With the small profile, Cloud Pak foundational services runs multiple replicas of stateful pods, so no data is lost on failure. The small profile runs only a single replica of Cloud Pak foundational services workload pods. Therefore, when a workload pod is interrupted, the resulting loss of service could impact authentication while the pod is rescheduled:

  • You might not be able to establish new UI connections until the IAM services are rescheduled.
  • You might not be able to run command-line tools when platform API services are rescheduled.
  • You might not be able to access the Admin Hub or establish a new login session while the common UI services are rescheduled.
  • You might see UI interruption when a new capability is added to the solutions (for example, installing a new capability in a new namespace).

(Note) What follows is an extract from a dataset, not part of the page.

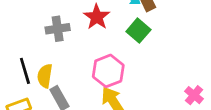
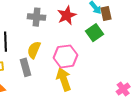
yellow semicircle: (45, 76) -> (34, 50), moved

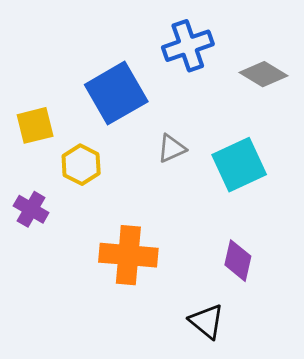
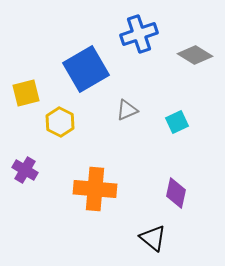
cyan square: (239, 165) -> (177, 122), size x0.6
purple cross: (31, 209) -> (25, 170), moved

Although UI, CLI, and API authentication could be affected, these authentication flows are not used to process production workload through CP4I instances.

If this is not suitable for your deployment, run Cloud Pak foundational services in a medium or large profile.

ReadWriteMany approach

This approach uses a set of pods, typically managed by a replica set, which use a shared persistent volume using the ReadWriteMany (RWX) access mode.

Because multiple pods require access to the same persistent volume, the persistent volume must be accessible across failure domains to provide high availability, and the system relies on the storage layer to provide high availability for the stored data.

Cloud Pak for Integration capabilities that use this approach are:

  • IBM Cloud Pak for Integration (for Platform UI)
  • Automation Foundation assets/formerly Asset Repository (for file storage only)
  • Integration tracing/formerly Operations Dashboard (partial usage)
  • App Connect Dashboard (for storage of uploaded BAR files)
Note: Not all storage providers support using RWX volumes across failure domains:
  • Portworx and Openshift Data Foundation (formerly OpenShift Container Storage) ensure that storage volumes are accessible in all regions by performing replication.
  • The IBM Cloud File Service does not provide RWX volumes across multiple zones, so it is not suitable for use with HA clusters spread across> multiple zones.

Object Storage approach

This approach uses an object storage endpoint that is managed separately to the lifecycle of the integration deployment. This can simplify storage management, especially when the alternative requires an RWX storage approach.

Cloud Pak for Integration capabilities that use this approach are:

  • App Connect Dashboard (for storage of uploaded BAR files)